March 27, 2024

The Internal Revenue Service (IRS) has identified the common tax return mistakes and issued the following guidelines on how taxpayers can avoid them to expedite the processing of their returns and potential refunds. 

Collect all tax-related documents. 

Having all your tax documents ready before you start your return will not only speed up its processing but will also ensure that you will not miss a deduction, report all taxable income, and avoid inaccurate returns. An IRS tip is to have your prior year’s tax return readily accessible in case needed. 

Ensure the following details are correct. 

  • Filing Status – If you don’t have a tax software or preparer and you think that multiple filing status may apply to you, access the IRS’ Interactive Tax Assistant to ensure that you choose the right filing status. This tool can also help you with other tax inquiries such as determining if you can claim a dependent, credit, or deductions. 
  • Dependents’ names, birthdates, and Social Security numbers – All details for each dependent must be accurately provided in your return. In case a dependent or spouse is not eligible to get an SSN, use the assigned Individual Tax Identification Number (ITIN) instead. 
  • IRS Mailing Address – IRS urges filers to use electronic filing to minimize errors and maximize applicable tax credits or deductions. But in case one needs to submit a paper tax return, ensure that you get to verify and confirm that you have the correct IRS mailing address to prevent further processing delays. 
  • Bank routing and account numbers – Choosing direct deposit is the fastest and safest way to receive potential refunds. However, it is essential to ensure that you provide the correct bank information to avoid delays or misdirected refunds.  

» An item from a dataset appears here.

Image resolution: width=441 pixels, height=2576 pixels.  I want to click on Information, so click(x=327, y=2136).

As an option, the IRS promotes using part or all your tax refund to buy U.S. Savings Bonds for you or your loved ones. 

Do not skip the Digital Asset question. 

Some think that the digital asset portion of form 1040 is only for taxpayers who engage in digital asset transaction. The truth is all taxpayers must check one box to answer it with either a “Yes” or “No”. 

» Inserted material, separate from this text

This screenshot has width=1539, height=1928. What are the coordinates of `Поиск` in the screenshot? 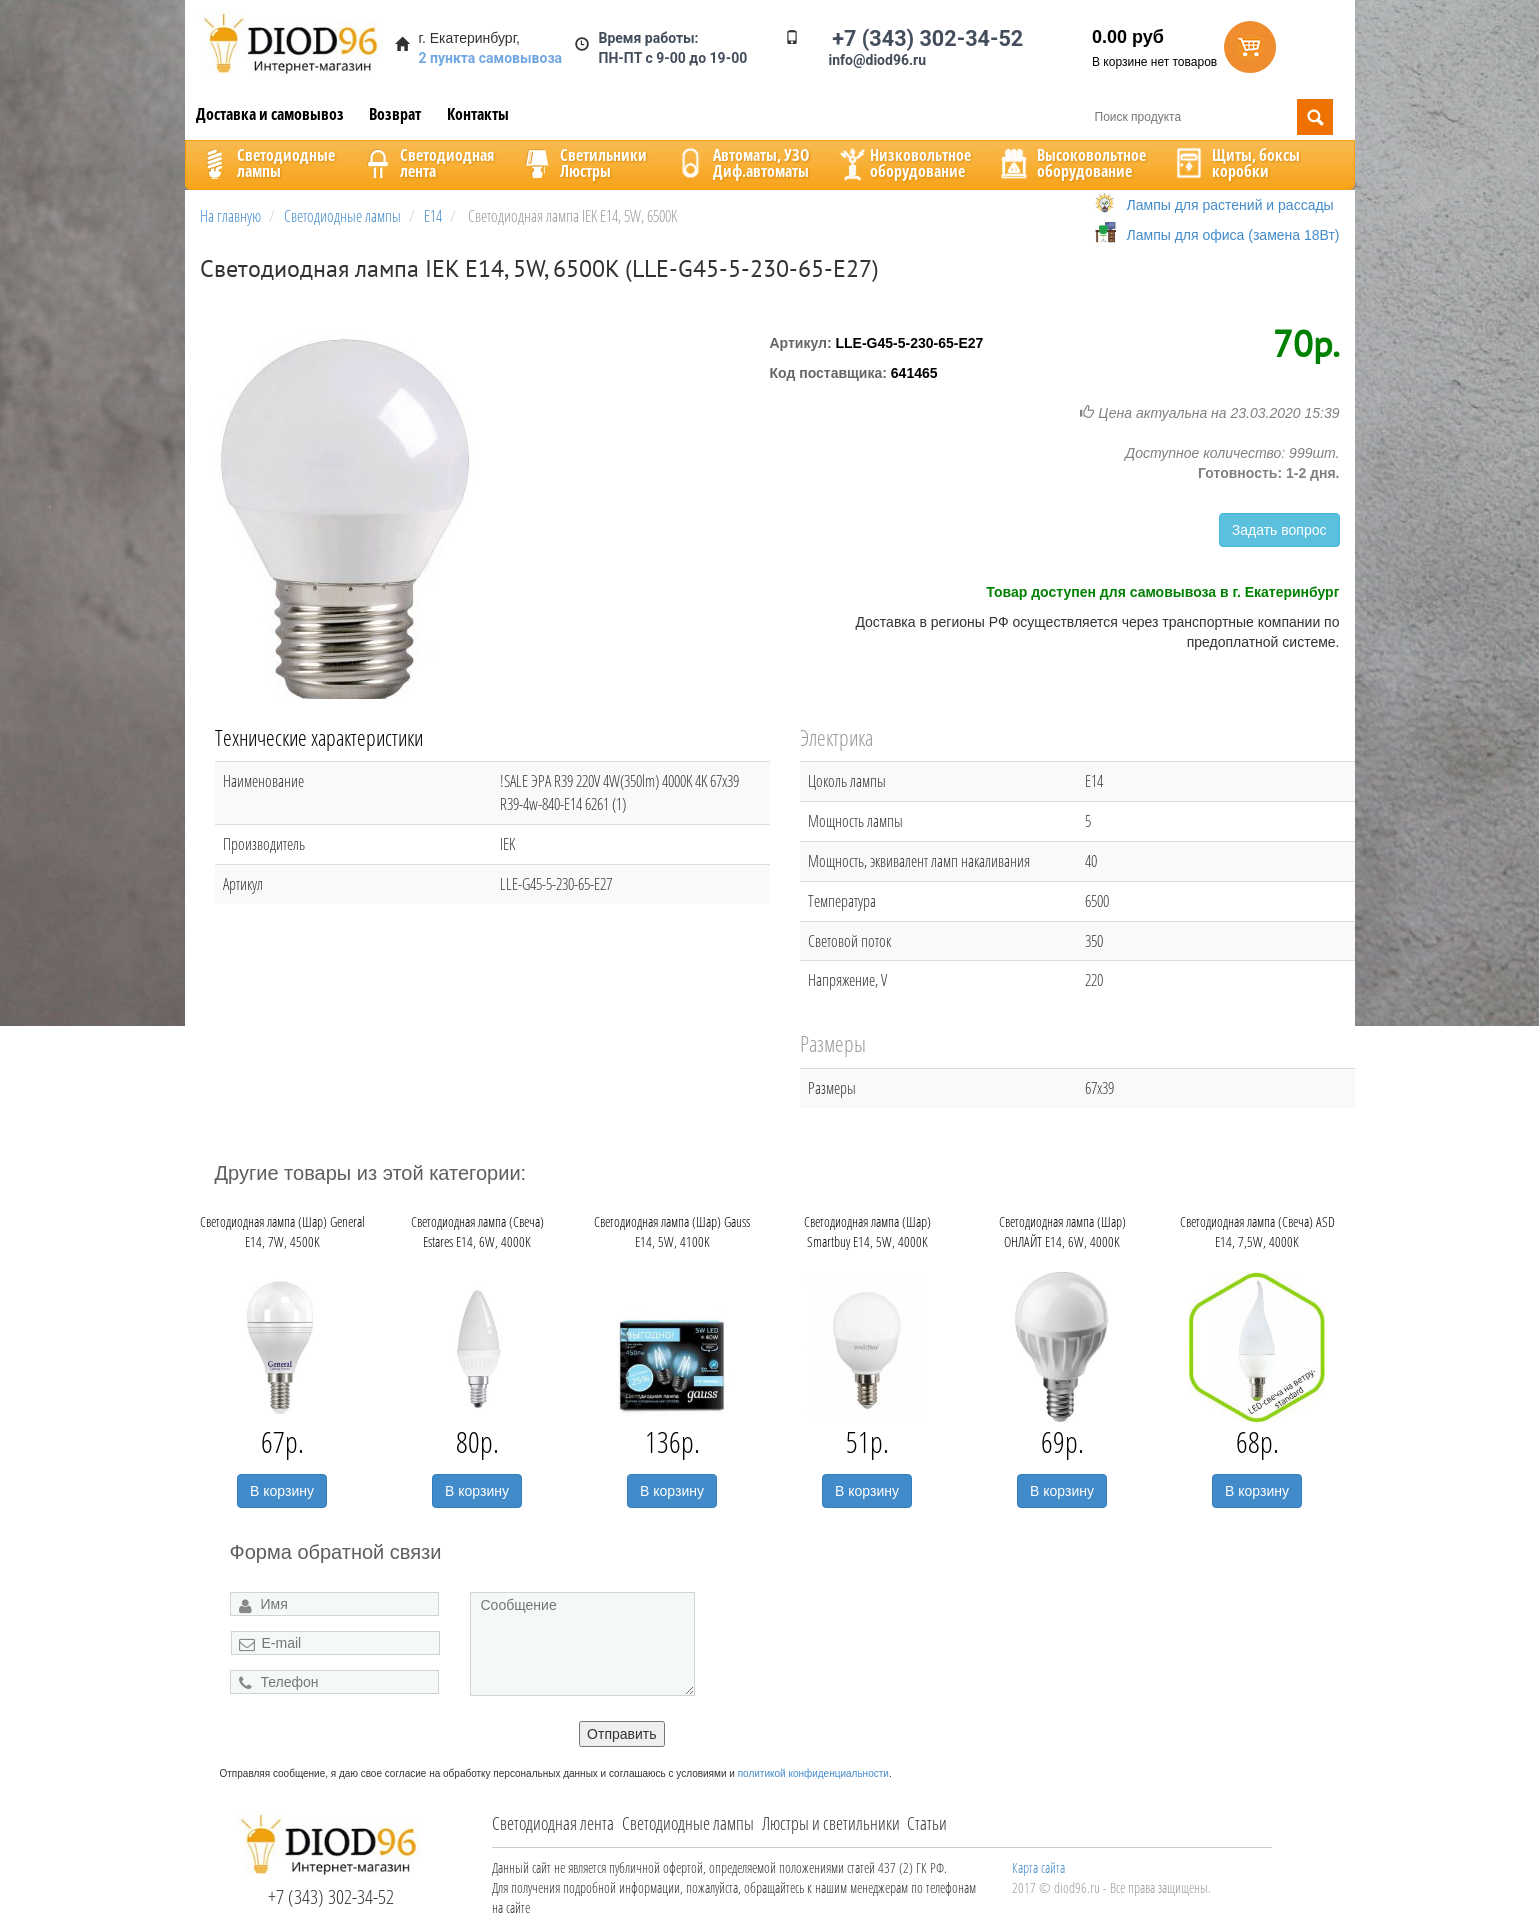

The IRS defines digital assets as digital representations of value recorded on a cryptographically secured technology such as Bitcoin, Ethereum, etc. Although digital assets are not real currency since they aren’t digitally issued by a government’s central bank, they have an equivalent value in currency and therefore the IRS treats them as assets. 

In general, you must select “No” if any of the following applies: 

  • Did not own any digital assets, or  
  • Owned digital assets but did not have any transactions during the year such as sale, disposal, or receiving digital assets as payment for goods or services. 

If your financial situation warrants a “Yes” answer to this question, remember to report income from your digital asset transactions. 

Report all taxable income. 

The IRS has been reminding taxpayers to report all taxable income to avoid incurring penalties and interest, highlighting the earnings sourced from self-employment, interest earnings, unemployment benefits, business income, and digital assets. 

Remember to sign and date the return. 

Spouses filing jointly must both sign and date the return. Taxpayers who self-prepare their taxes and electronically file their return must sign and authenticate their tax return by entering their prior-year Adjusted Gross Income (AGI) or their prior-year Self-Select PIN. You may visit the IRS website for further details on how to validate an electronic tax return.  

Keep a copy of the tax return. 

Maintaining records or duplicate copies of your tax return and its supporting documents will not only prepare you for future filing of returns, but it will also help you figure mathematical computations when you must amend a previously filed return. The IRS website has a set a guide on the period of limitations applying to income tax returns. 

Request an extension, if needed. 

If you find that you need more time to file your taxes, consider requesting a six-month extension until October 15 to avoid late filing penalties. Taxpayers have until April 15 to request for the extended filing deadline. 

It is important to note that although the extension allows you more time to file your return, the payment of taxes is still due on April 15.